In summary, in the method for forming a nonvolatile memory according to the embodiments of the present invention, a dual-gate stack structure including a second gate, an inter-gate dielectric layer, and a first gate in a cell region may be implemented, and cross-sectional areas of the second gate and the first gate are the same, so that an area occupied by the first gate may be reduced, and a volume of the nonvolatile memory may be reduced.

The above description is only a preferred embodiment of the present invention, and does not limit the present invention in any way. It will be understood by those skilled in the art that various changes, substitutions and alterations can be made herein without departing from the spirit and scope of the invention as defined by the appended claims.

Claims

1. A method for forming a non-volatile memory, comprising:

providing a substrate;

2. The method of forming a non-volatile memory as claimed in claim 1, further comprising forming a gate oxide layer on said substrate after providing said substrate.

3. The method of forming a non-volatile memory as claimed in claim 2, wherein the method of forming the shallow trench isolation structure comprises: and etching the gate oxide layer and the substrate to form a groove, and filling the groove to form a shallow groove isolation structure.

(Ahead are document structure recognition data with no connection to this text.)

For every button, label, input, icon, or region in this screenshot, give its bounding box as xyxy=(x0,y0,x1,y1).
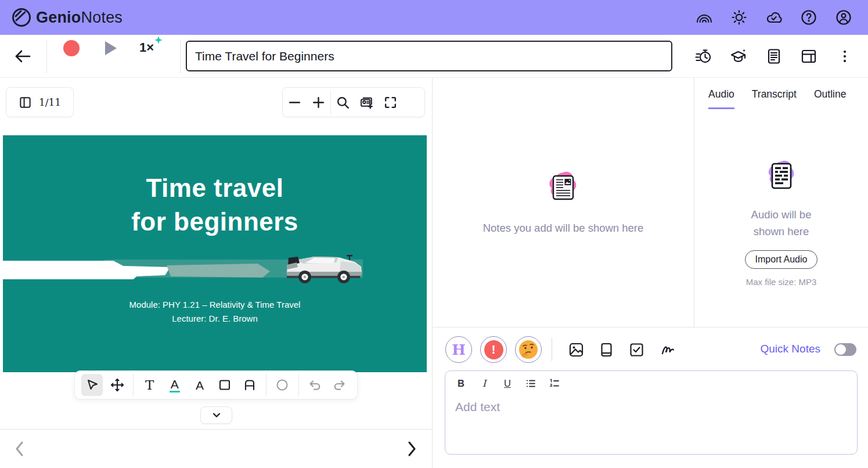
text-tool-glyph: T xyxy=(145,379,154,392)
audio-empty-icon xyxy=(764,159,799,194)
move-tool-button[interactable] xyxy=(106,374,128,396)
editor-toolbar: B I U xyxy=(456,378,560,389)
fullscreen-icon xyxy=(383,95,398,110)
cloud-sync-icon[interactable] xyxy=(765,9,783,26)
more-menu-icon[interactable] xyxy=(836,48,853,65)
notes-empty-icon xyxy=(546,171,581,206)
annotation-toolbar: T A A xyxy=(74,370,358,399)
font-tool-button[interactable]: A xyxy=(189,374,210,396)
next-page-button[interactable] xyxy=(404,440,419,458)
tab-transcript[interactable]: Transcript xyxy=(752,88,797,109)
genio-logo-icon xyxy=(10,6,33,28)
slide-page[interactable]: Time travel for beginners xyxy=(3,135,427,372)
insert-image-icon[interactable] xyxy=(568,342,584,358)
bold-button[interactable]: B xyxy=(456,378,466,389)
collapse-toolbar-button[interactable] xyxy=(200,406,232,424)
quick-notes-section: H ! xyxy=(433,327,868,468)
text-tool-button[interactable]: T xyxy=(139,374,160,396)
app-header: GenioNotes xyxy=(0,0,868,35)
audio-empty-message: Audio will be shown here xyxy=(751,207,812,240)
quick-notes-toggle[interactable] xyxy=(834,343,856,356)
search-button[interactable] xyxy=(331,87,355,117)
account-icon[interactable] xyxy=(835,9,852,26)
chevron-left-icon xyxy=(12,440,27,458)
rectangle-tool-button[interactable] xyxy=(214,374,236,396)
highlight-tool-glyph: A xyxy=(170,378,180,393)
panel-tabs: Audio Transcript Outline xyxy=(708,88,846,109)
note-editor[interactable]: B I U xyxy=(445,370,858,455)
notes-panel: Notes you add will be shown here xyxy=(433,78,694,327)
textbox-tool-button[interactable] xyxy=(239,374,261,396)
bullet-list-icon xyxy=(525,378,536,389)
search-icon xyxy=(336,95,350,110)
help-icon[interactable] xyxy=(800,9,817,26)
select-tool-button[interactable] xyxy=(81,374,103,396)
layout-icon[interactable] xyxy=(800,48,817,65)
toolbar-divider xyxy=(266,374,266,396)
previous-page-button[interactable] xyxy=(12,440,27,458)
zoom-in-button[interactable] xyxy=(307,87,330,117)
bullet-list-button[interactable] xyxy=(525,378,536,389)
audio-panel: Audio Transcript Outline xyxy=(694,78,868,327)
page-indicator-button[interactable]: 1/11 xyxy=(6,87,74,117)
section-divider xyxy=(552,338,552,361)
flashcard-icon[interactable] xyxy=(599,342,614,358)
redo-icon xyxy=(333,378,347,392)
brand-name: GenioNotes xyxy=(36,9,123,27)
play-button[interactable] xyxy=(105,41,117,55)
circle-tool-button[interactable] xyxy=(272,374,293,396)
question-note-button[interactable] xyxy=(515,336,542,363)
toolbar-divider xyxy=(133,374,134,396)
redo-button[interactable] xyxy=(329,374,351,396)
circle-icon xyxy=(275,378,289,392)
tab-audio[interactable]: Audio xyxy=(708,88,734,109)
rainbow-icon[interactable] xyxy=(696,9,713,26)
timer-icon[interactable] xyxy=(695,48,712,65)
viewer-controls xyxy=(282,87,425,117)
slide-title: Time travel for beginners xyxy=(3,171,427,239)
move-icon xyxy=(110,378,124,392)
tab-outline[interactable]: Outline xyxy=(814,88,846,109)
zoom-out-icon xyxy=(287,95,302,110)
chevron-right-icon xyxy=(404,440,419,458)
toolbar-divider xyxy=(46,39,47,73)
audio-transcript-doc-icon xyxy=(772,164,791,188)
underline-button[interactable]: U xyxy=(502,378,513,389)
cursor-icon xyxy=(85,378,99,392)
note-title-input[interactable] xyxy=(186,41,672,71)
app-logo[interactable]: GenioNotes xyxy=(10,6,123,28)
notes-empty-message: Notes you add will be shown here xyxy=(483,222,644,235)
numbered-list-button[interactable] xyxy=(549,378,560,389)
important-note-button[interactable]: ! xyxy=(480,336,507,363)
back-arrow-icon[interactable] xyxy=(14,48,31,64)
highlight-tool-button[interactable]: A xyxy=(164,374,185,396)
import-audio-button[interactable]: Import Audio xyxy=(745,250,818,269)
record-button[interactable] xyxy=(63,40,80,56)
numbered-list-icon xyxy=(549,378,560,389)
zoom-out-button[interactable] xyxy=(283,87,307,117)
sidebar-toggle-icon xyxy=(19,96,32,109)
toolbar-divider xyxy=(180,39,181,73)
font-tool-glyph: A xyxy=(196,379,204,391)
italic-button[interactable]: I xyxy=(479,378,489,389)
editor-placeholder: Add text xyxy=(455,400,500,414)
heading-note-button[interactable]: H xyxy=(445,336,472,363)
page-indicator: 1/11 xyxy=(39,96,61,108)
textbox-icon xyxy=(243,378,257,392)
theme-icon[interactable] xyxy=(730,9,748,26)
playback-speed-button[interactable]: 1× xyxy=(139,40,154,55)
checkbox-icon[interactable] xyxy=(629,342,644,358)
slide-viewer-panel: 1/11 xyxy=(0,78,433,468)
scribble-icon[interactable] xyxy=(660,342,676,358)
note-image-doc-icon xyxy=(553,176,573,199)
add-slide-button[interactable] xyxy=(355,87,379,117)
rectangle-icon xyxy=(218,378,232,392)
quick-notes-label[interactable]: Quick Notes xyxy=(761,343,820,355)
slide-trail-gray xyxy=(167,264,270,278)
toolbar-divider xyxy=(298,374,299,396)
summary-doc-icon[interactable] xyxy=(765,48,783,65)
undo-button[interactable] xyxy=(304,374,326,396)
study-cap-icon[interactable] xyxy=(730,48,747,65)
fullscreen-button[interactable] xyxy=(379,87,402,117)
speed-label: 1× xyxy=(139,40,154,55)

4. The method of forming a non-volatile memory of claim 2, wherein the method of forming the patterned first polysilicon layer comprises:

5. The method of claim 4, wherein the first polysilicon layer is doped polysilicon and the second polysilicon layer is undoped polysilicon.

6. The method of claim 1, wherein the method of forming the ONO layer of the HVW region and the cell region comprises:

7. The method of claim 1, wherein the low-voltage well region comprises a low-voltage P-type well region and a low-voltage N-type well region, and the low-voltage P-type well region and the low-voltage N-type well region are separated by a shallow trench isolation structure.

8. The method of claim 7, wherein the low voltage P-well and N-well regions have a third gate over the substrate.

9. The method of claim 1, wherein the hvw region comprises a hvp region and a hvn region separated by a shallow trench isolation structure.

10. The method of claim 9, wherein the hvpwr and hvnwr have a first gate over the substrate.